The chances of a large crowd of Rangers fans getting, ah, boisterous at the event after a long, hot day of bonhomie and Buckfast were as high as Friday’s mid-afternoon sun. Because – let’s face it – Rangers fans aren’t known for their commitment to DEI and good relations. It's not that long ago since they erected a large banner at Ibrox reading ‘Keep woke foreign ideologies out. Defend Europe’. For fans whose team is chock-full of foreigners and for fans who were in the vanguard of the Faragean drive to leave Europe, it was an intriguing message. Then just last week the same fans hoisted another banner with a picture of a bloke firing a shotgun over the words ‘Take aim against the Rebel scum’.

HOT WATER: Rangers face potential sanctions for a number of offensive banners at Ibrox, including this one which forced the club into a robust response
2Gallery

HOT WATER: Rangers face potential sanctions for a number of offensive banners at Ibrox, including this one which forced the club into a robust response

This kind of thing was tailor-made to upset progressive snowflakes like me, the Scottish police, UEFA and the Scottish First Minister, but it was even too much for the club itself, which has not been noted down through the years for its willingness to clamp down on anti-Catholic and racist sentiment within Ibrox. Rangers launched a series of pro-migrant showpieces in the wake of the foreigners-out banner – a response which infuriated that large section of the fanbase which takes its ‘No-one likes us, we don’t care’ chant not as a bit of tuneless fun, but as a mission statement. And when the club condemned the Rebel shotgun banner as “unacceptable”, it was another betrayal of the staunch core which sees an aversion to rosary beads and priests as a prerequisite of membership of the Rangers Family.

So as the SSE Arena suits gathered ahead of the Rangers musical, they wouldn’t have needed a football expert to alert them to the simple fact that the coming Rangers event was a red flag in terms of community cohesion, and they wouldn’t have needed to look into the bottom of their empty teacups to see that the future was highly likely to involve some less than inclusive behaviour. In other words, the SSE was amply forewarned, but it decided that it didn’t need to be forearmed and the arena was handed over to the guldering louts to chant Vatican-obsessed slasher fantasies till their blue and white hearts’ content,  without so much a friendly tap on the shoulder, much less a robust warning.

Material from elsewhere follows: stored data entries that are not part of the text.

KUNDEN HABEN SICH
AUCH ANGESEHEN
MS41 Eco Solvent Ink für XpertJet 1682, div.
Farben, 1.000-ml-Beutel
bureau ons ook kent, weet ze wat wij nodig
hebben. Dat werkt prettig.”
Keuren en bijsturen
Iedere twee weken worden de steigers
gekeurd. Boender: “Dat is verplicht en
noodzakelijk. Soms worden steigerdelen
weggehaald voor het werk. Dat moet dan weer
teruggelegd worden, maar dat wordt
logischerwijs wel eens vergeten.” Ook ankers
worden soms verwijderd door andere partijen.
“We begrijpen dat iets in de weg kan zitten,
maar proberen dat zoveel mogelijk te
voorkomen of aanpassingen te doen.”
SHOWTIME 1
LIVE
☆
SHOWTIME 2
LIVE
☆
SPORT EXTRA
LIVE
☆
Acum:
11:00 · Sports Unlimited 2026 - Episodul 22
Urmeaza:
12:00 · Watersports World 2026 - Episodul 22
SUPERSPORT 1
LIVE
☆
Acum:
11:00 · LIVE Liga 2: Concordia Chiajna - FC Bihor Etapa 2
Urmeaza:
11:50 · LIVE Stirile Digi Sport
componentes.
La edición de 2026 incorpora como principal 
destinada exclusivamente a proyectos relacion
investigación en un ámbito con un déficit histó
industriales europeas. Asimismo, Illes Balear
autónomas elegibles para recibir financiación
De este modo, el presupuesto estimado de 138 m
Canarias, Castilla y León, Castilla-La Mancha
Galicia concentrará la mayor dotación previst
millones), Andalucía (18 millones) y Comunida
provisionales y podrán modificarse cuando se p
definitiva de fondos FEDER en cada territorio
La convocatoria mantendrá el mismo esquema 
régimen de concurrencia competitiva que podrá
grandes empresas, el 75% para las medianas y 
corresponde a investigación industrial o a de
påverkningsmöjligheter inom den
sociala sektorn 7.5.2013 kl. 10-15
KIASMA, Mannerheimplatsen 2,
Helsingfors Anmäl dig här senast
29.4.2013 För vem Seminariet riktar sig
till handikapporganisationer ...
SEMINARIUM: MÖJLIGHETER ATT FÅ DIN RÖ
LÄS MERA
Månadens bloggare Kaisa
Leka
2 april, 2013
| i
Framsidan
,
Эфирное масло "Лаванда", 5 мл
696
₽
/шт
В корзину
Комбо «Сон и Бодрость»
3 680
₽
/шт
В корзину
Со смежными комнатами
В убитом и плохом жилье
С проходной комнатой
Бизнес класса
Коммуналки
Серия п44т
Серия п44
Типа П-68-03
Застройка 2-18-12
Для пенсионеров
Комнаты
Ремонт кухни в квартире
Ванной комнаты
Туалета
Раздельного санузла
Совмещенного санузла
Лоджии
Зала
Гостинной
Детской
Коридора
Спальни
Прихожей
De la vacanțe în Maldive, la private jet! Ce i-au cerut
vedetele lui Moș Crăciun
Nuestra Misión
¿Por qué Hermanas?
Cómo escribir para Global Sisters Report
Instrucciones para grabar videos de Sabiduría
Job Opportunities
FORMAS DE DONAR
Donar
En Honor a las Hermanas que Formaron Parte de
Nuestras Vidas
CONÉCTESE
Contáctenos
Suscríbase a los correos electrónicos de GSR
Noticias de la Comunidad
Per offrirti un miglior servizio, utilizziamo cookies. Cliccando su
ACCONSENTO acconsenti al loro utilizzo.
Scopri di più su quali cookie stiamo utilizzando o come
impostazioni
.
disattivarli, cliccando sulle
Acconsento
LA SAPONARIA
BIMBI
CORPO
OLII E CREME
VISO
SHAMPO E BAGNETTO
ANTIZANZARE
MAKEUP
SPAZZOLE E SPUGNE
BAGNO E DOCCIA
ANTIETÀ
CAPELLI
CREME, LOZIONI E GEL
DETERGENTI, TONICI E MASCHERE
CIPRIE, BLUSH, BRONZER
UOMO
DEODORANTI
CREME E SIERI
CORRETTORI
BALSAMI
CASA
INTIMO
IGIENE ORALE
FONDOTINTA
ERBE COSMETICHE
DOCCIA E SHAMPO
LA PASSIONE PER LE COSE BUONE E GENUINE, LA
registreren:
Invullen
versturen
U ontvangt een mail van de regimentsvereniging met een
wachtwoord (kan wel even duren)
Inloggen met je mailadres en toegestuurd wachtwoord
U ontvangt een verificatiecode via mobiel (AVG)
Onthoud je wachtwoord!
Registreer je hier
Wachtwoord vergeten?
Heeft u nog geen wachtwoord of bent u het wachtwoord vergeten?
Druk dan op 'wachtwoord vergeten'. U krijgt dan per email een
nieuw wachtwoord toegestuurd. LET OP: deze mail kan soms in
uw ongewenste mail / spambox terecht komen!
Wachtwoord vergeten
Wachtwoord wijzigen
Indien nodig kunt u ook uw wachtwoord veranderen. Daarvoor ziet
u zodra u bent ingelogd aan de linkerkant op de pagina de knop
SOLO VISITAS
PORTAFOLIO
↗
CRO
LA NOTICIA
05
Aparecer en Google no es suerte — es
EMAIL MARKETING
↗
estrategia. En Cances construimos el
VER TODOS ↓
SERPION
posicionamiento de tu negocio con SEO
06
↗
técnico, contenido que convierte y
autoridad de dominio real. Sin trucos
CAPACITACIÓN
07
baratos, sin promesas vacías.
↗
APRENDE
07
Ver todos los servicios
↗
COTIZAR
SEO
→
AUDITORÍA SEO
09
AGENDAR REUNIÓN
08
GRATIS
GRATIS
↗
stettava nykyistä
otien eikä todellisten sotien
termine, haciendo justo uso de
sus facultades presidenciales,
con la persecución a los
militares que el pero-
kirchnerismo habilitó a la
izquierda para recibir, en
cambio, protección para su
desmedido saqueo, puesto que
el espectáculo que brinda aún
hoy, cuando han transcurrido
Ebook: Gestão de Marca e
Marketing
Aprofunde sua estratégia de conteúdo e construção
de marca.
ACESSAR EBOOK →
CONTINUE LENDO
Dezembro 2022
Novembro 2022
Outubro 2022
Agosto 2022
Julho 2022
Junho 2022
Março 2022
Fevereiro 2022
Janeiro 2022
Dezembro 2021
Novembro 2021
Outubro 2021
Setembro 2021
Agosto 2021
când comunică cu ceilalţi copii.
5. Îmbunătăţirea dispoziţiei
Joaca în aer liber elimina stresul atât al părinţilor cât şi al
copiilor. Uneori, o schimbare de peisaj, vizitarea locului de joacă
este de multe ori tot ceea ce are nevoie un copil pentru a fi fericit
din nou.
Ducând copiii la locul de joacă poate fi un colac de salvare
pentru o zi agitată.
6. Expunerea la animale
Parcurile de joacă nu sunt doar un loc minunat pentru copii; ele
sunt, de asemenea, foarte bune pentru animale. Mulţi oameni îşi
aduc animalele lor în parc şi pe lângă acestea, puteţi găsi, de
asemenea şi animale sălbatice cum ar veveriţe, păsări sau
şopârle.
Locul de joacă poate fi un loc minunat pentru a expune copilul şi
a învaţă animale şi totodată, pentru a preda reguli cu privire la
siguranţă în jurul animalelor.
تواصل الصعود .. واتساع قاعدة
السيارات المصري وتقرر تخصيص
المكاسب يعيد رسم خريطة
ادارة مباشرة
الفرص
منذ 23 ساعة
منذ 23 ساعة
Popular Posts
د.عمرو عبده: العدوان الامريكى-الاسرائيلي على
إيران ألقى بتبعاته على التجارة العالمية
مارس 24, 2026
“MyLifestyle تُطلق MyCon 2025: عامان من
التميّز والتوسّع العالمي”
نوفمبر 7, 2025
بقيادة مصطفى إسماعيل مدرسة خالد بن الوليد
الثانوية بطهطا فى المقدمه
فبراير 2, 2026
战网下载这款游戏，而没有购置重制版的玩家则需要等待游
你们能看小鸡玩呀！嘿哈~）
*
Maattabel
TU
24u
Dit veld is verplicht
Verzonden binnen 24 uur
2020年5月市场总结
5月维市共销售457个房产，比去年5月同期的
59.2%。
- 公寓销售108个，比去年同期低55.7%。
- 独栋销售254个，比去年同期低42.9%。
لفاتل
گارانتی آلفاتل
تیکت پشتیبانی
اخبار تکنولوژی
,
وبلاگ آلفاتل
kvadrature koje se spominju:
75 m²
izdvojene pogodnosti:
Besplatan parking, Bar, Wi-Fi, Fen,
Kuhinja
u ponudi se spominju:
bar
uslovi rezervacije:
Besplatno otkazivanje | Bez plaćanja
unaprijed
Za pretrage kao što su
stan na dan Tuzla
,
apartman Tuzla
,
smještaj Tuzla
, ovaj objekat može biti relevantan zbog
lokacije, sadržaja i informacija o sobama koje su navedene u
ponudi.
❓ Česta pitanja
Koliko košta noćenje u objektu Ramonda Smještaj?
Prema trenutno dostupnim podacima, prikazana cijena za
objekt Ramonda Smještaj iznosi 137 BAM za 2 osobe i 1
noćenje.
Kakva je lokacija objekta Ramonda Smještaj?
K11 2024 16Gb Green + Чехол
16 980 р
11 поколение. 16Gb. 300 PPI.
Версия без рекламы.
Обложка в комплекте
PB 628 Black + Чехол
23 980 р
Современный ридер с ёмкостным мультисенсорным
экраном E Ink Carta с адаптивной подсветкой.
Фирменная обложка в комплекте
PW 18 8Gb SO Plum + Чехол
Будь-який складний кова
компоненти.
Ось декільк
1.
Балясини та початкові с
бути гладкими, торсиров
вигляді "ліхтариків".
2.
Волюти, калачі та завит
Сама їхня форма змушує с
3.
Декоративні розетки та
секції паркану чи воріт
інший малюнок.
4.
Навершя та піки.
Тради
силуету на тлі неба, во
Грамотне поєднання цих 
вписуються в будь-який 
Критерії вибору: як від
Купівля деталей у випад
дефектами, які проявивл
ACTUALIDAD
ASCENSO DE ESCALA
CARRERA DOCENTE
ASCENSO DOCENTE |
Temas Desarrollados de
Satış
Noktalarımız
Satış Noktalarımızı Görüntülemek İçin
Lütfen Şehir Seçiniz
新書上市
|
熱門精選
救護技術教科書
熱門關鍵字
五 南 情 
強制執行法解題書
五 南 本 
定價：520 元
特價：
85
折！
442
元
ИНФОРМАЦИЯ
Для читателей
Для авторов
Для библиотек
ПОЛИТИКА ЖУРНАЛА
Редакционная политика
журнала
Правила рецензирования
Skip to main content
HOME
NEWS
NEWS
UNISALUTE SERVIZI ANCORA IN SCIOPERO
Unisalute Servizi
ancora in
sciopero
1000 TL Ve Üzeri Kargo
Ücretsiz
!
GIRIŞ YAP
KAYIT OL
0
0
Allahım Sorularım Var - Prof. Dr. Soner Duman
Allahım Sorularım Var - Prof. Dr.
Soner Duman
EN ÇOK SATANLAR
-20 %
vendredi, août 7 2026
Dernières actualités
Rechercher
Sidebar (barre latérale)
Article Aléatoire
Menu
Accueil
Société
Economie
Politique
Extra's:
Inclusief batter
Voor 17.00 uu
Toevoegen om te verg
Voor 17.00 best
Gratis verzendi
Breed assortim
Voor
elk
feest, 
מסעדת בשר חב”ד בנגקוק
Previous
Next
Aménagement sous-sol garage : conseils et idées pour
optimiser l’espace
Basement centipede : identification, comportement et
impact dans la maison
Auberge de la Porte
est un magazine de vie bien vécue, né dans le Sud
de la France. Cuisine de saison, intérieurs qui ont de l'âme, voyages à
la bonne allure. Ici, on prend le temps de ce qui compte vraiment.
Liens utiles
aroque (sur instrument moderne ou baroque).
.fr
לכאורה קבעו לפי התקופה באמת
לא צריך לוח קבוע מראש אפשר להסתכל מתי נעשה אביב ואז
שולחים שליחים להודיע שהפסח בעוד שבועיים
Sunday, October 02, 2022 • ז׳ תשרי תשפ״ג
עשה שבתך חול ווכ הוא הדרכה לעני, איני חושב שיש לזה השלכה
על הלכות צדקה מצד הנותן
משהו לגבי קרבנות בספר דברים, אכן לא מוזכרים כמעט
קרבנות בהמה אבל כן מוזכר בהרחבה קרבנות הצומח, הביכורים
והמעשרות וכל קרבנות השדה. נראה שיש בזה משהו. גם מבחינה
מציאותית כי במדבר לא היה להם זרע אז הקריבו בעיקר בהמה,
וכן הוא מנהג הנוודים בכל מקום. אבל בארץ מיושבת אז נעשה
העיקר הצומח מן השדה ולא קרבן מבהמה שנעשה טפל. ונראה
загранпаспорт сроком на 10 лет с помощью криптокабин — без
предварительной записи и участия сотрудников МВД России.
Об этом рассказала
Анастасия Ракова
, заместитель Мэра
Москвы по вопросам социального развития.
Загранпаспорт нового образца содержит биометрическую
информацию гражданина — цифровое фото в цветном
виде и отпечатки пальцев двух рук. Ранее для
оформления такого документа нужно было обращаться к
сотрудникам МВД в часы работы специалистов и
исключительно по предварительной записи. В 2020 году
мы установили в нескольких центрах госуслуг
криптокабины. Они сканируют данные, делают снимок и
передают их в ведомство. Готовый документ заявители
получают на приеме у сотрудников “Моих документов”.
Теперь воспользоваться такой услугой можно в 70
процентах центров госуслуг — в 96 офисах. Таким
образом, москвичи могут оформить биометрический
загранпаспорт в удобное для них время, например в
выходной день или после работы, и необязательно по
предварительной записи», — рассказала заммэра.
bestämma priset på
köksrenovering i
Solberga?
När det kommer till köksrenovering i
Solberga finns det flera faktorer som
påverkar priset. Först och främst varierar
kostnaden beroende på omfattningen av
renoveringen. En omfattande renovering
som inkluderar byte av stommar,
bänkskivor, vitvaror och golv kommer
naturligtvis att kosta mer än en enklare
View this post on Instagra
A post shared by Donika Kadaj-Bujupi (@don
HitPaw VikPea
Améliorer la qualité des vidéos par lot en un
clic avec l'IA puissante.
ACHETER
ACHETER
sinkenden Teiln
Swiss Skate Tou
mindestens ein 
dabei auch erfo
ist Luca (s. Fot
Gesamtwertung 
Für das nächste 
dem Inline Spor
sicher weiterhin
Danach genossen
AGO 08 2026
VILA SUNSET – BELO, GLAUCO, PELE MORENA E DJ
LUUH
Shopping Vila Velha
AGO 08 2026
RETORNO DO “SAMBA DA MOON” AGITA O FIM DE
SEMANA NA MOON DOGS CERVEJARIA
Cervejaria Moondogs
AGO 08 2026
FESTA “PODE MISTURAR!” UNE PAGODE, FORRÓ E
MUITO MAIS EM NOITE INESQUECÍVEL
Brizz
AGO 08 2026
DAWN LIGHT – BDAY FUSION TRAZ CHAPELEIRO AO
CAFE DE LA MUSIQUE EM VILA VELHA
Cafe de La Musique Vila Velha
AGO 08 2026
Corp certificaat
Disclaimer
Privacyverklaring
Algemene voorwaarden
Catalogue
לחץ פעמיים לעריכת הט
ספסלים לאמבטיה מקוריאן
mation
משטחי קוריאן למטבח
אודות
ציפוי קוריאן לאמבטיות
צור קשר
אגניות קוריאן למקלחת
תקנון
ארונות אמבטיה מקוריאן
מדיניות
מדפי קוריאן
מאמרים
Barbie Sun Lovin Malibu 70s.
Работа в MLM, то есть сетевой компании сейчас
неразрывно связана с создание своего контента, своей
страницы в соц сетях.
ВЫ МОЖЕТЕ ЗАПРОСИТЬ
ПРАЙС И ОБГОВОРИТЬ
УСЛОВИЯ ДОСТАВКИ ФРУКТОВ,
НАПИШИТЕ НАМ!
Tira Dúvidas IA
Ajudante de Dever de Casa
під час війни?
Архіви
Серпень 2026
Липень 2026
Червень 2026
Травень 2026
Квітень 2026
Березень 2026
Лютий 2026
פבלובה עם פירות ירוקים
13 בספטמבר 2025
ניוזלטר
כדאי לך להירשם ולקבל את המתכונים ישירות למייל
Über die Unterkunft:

Those stout-hearted guardians of our moral souls, the BBC Ulster phone-ins, decided on Monday to give the SSE Arena Rangers story a by-ball. Perhaps they thought that after their record-breaking run with Kneecap their audience had had enough of stories about controversial words being said or sung at concerts; or perhaps they thought that revelling in the spilling of Fenian blood was not as indictable an offence as asking people to kill their MP. If the latter was the rationale, then I’d gently suggest that for outlets so normally tuned in to the loyalist zeitgeist, they need to familiarise themselves with the Rangers canon. Paramilitaries are, of course, an integral aspect of the Rangers experience for the hardline fans and the exploits of the UDA and UVF are celebrated with gusto. Both those organisations have diversified over the years to the point where they’ve got sovereign-ringed fingers in a lot of criminal pies: loan-sharking, drugs, people-trafficking, prostitution, protection rackets and general noncery. But they remain best-known for wading in Fenian blood.

And so when their supporters sing a song about how much they admire the knifeplay of the Billy Boys, it probably needs to be taken a little more literally – and seriously – than three rappers in shell suits singing about killing Tories.